-- SOURCE MATERIAL --
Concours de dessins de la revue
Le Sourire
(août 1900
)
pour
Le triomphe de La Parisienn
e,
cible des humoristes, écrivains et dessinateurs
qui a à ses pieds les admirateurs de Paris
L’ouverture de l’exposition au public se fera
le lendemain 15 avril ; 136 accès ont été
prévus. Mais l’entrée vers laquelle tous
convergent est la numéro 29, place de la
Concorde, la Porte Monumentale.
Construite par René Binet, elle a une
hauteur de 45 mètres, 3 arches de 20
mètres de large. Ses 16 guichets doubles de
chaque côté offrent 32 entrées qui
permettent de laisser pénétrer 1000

-- YOUR INSTRUCTIONS --
Restate the data above word for word. Leave nothing out.

-- REPLY TO THE EXERCISE --
Concours de dessins de la revue
Le Sourire
(août 1900
)
pour
Le triomphe de La Parisienn
e,
cible des humoristes, écrivains et dessinateurs
qui a à ses pieds les admirateurs de Paris
L’ouverture de l’exposition au public se fera
le lendemain 15 avril ; 136 accès ont été
prévus. Mais l’entrée vers laquelle tous
convergent est la numéro 29, place de la
Concorde, la Porte Monumentale.
Construite par René Binet, elle a une
hauteur de 45 mètres, 3 arches de 20
mètres de large. Ses 16 guichets doubles de
chaque côté offrent 32 entrées qui
permettent de laisser pénétrer 1000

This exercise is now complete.